Kendisiyle aynı kaderi paylaşan diğer herkes gibi her şeyi bırakıp Moda’ya üçüncü dalga bir kahveci açmak, Kaş’a yerleşip organik tarım yapmak gibi düşüncelerle uykuya dalan beyaz yaka bir sabah hayatında en büyük yolculuğun ve yaşayacağı en büyük maceranın mutfaktan salona seyahat etmek olduğunu öğrendi. Arasında olmaktan şikâyet ettiği duvarların bile alternatifi yoktu artık.
***
Yeni normalde hayatta kalmak ile yaşamak deneyimleri arasındaki farkı hayatın her alanında hatırı sayılır ölçüde hissediyoruz.
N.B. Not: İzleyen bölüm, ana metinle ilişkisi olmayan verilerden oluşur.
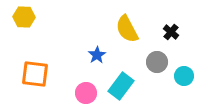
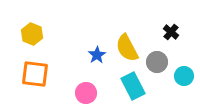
yellow hexagon: moved 8 px right, 17 px down; rotated 20 degrees clockwise
yellow semicircle: moved 19 px down
cyan rectangle: moved 12 px right; rotated 64 degrees counterclockwise
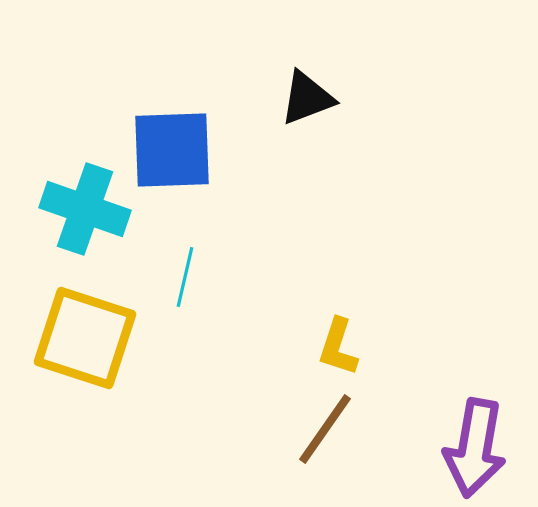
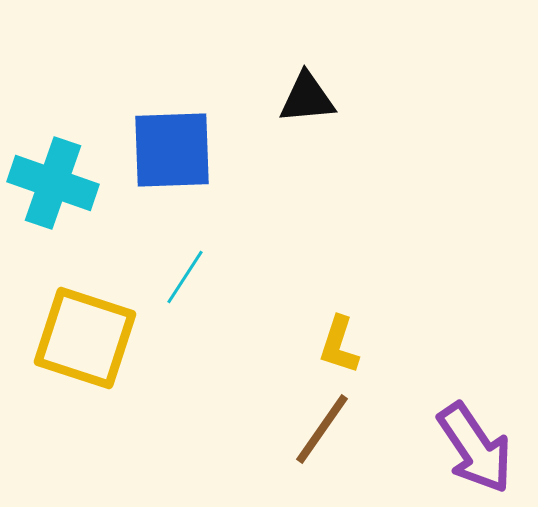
black triangle: rotated 16 degrees clockwise
cyan cross: moved 32 px left, 26 px up
cyan line: rotated 20 degrees clockwise
yellow L-shape: moved 1 px right, 2 px up
brown line: moved 3 px left
purple arrow: rotated 44 degrees counterclockwise
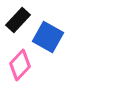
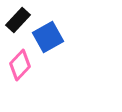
blue square: rotated 32 degrees clockwise
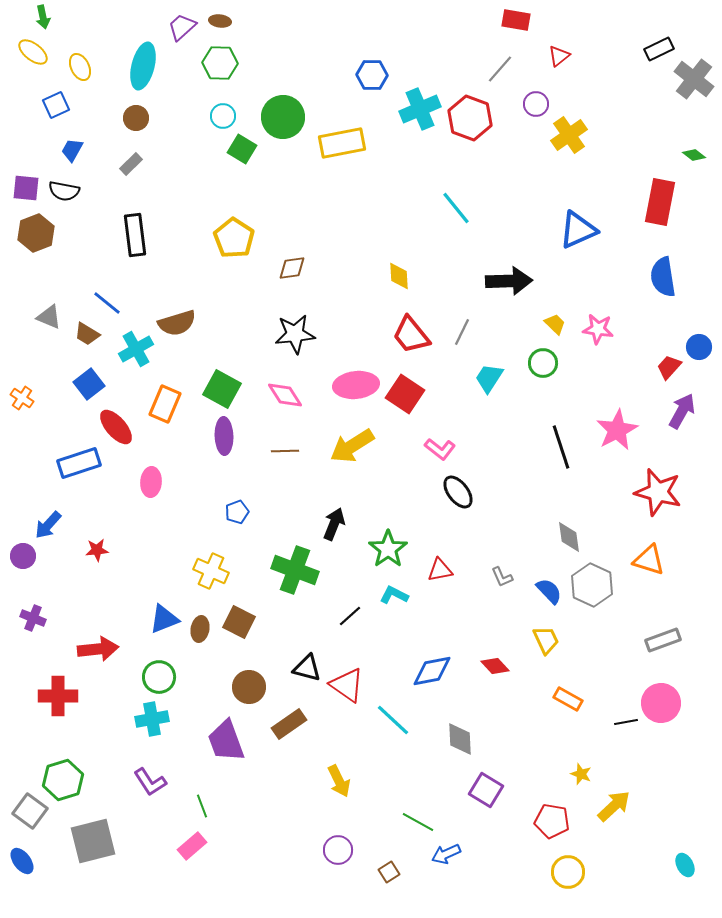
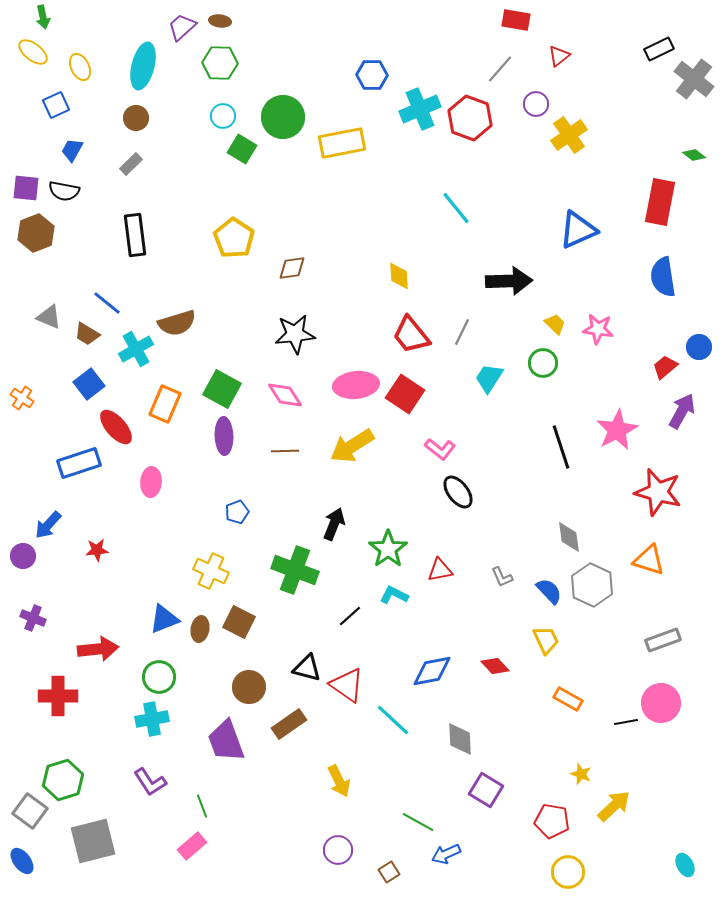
red trapezoid at (669, 367): moved 4 px left; rotated 8 degrees clockwise
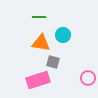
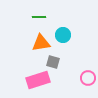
orange triangle: rotated 18 degrees counterclockwise
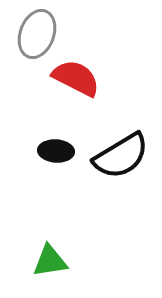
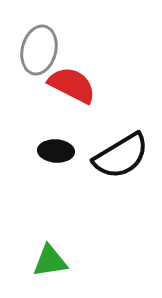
gray ellipse: moved 2 px right, 16 px down; rotated 6 degrees counterclockwise
red semicircle: moved 4 px left, 7 px down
Bu süreçten en çok etkilenen ve kendini bu sürecin getirileri ışığında en çok değiştiren alanlardan bir tanesi -belki de birincisi- şüphesiz ki iş hayatı. Alarmın gergin sesi ardından yarı uyur yarı uyanık hazırlanmalar, ayılmak için alınan kahvenin ilk yudumunda dudağı yakması, kafa ile verilen selamlar, günaydınlar, bilgisayarın açılma sesi, öğle yemeğinde ne yesek sorularına cevap aramak, mesai çıkışı gidilen mekanlar ve edilen sohbetler… Zamanında şikâyet ettiğimiz onca şeye şimdi özlem duyuyor ve “Keşke Pandemi geçse de ofiste sıkılsam.” gibi cümleler kuruyoruz içten içe.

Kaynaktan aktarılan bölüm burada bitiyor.